Due opposti allegorici, che rimandano allo Yin e allo Yang di cui è composto l’essere umano: la meditazione e l’esuberanza, la stabilità e il cambiamento, la clausura e il libertinaggio, lo studio e la sensorialità, la razionalità apollinea e l’istintualità dionisiaca, per usare due concetti cari al grande pensatore tedesco Friedrich Nietzsche (1844-1900).

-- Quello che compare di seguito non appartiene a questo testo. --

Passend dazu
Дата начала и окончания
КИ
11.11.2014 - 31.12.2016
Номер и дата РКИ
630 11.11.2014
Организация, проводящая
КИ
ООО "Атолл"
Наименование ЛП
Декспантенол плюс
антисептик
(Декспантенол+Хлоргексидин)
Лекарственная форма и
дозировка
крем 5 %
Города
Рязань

Inesperto com’è, tuttavia, Boccadoro non capisce subito quale strada sia più adatta a sé, ed è grazie a Narciso che si allontanerà da una vita monastica che non gli appartiene, intraprendendo un viaggio all’insegna della formazione e dell’avventura, e al tempo stesso della riflessione filosofico-teologica.

L’archetipo del mentore

La lucidità con cui Narciso indirizza Boccadoro ad allontanarsi dall’abbazia, peraltro, non è casuale: il suo personaggio incarna – come anticipavamo – l’archetipo del mentore, la cui origine letteraria viene fatta risalire all’Odissea (Ponte alle Grazie, a cura di Daniele Ventre) di Omero (VIII-VII secolo a.C. circa).

Nel poema, infatti, la dea Atena sostiene Telemaco assumendo le sembianze di un personaggio chiamato proprio Mentore, che poi per antonomasia ha iniziato a indicare il ruolo di consigliere, guida e precettore (basti pensare a Socrate con Platone, a Pigmalione con Galatea o a Virgilio con Dante, per citare alcuni fra gli esempi più noti del panorama occidentale).

Detto altrimenti, il mentore ha la possibilità di orientare (nel bene, come anche nel male) le azioni, le scelte e i valori dell’eroe, avendo compiuto a propria volta un percorso di maturazione e potendo offrire ora al suo allievo un modello da seguire, un corpus di conoscenze, un qualche dono concreto o anche solo un supporto etico e pratico lungo il cammino.

In Narciso e Boccadoro parliamo soprattutto di un mentore spirituale, di uno specchio (e in questo senso il nome di Narciso è fortemente indicativo) grazie al quale Boccadoro può imparare a vedere con più chiarezza nella propria interiorità; non emulando il maestro o ricevendone la dottrina, bensì ascoltando sé stesso e sviluppando un’identità autonoma.

Afferma del resto Narciso, nel quarto capitolo del romanzo: “Noi due, caro amico, siamo il sole e la luna, siamo il mare e la terra. La nostra meta non è di trasformarci l’uno nell’altro, ma di conoscerci l’un l’altro e d’imparare a vedere e a rispettare nell’altro ciò ch’egli è: il nostro opposto e il nostro complemento“.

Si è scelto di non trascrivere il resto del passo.